A fossil of a fish believed to date back some 16 million years has been discovered in western Turkey, a Turkish geophysical engineer reported Thursday.
Speaking to Anadolu Agency, Abdullah Sipahi said he found the fossil in a sedimentary rock during coal exploration in Alatepe, Milas in Turkey's Muğla province.
Sipahi said he is examining the trace fossil, which is thought to belong to the mid-Miocene Epoch (some 11.6-15.9 million years ago), in the laboratory.
He added that the fossil indicates the existence of a lake in the region 14 million years ago.
Sedimentary rocks in Turkey contain many fossils dating from various epochs, he said, adding that each fossil find sheds light on the prehistory of the region.
"This fish living in the lake died and after falling on the lake bed, it was covered over time as a result of sedimentation," he explained.
"Then the lake dried and the areas with fossils were exposed."

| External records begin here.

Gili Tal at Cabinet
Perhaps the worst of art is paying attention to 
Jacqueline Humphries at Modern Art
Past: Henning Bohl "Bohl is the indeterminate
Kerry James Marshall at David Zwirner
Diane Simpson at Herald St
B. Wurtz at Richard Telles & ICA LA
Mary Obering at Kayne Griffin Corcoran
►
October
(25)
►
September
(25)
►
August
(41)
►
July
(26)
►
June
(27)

In Milas — an important center during the Hellenistic, Roman, and Byzantine eras and the capital of the Mentese Chiefdom — animal fossils dating back millions of years have come to light in the surrounding coal basins.
Murat Gül, an engineering professor at Muğla's Sıtkı Koçman University, said that similar fossils were found in coal sites in the Yatağan district during mineral exploration in the 1980s.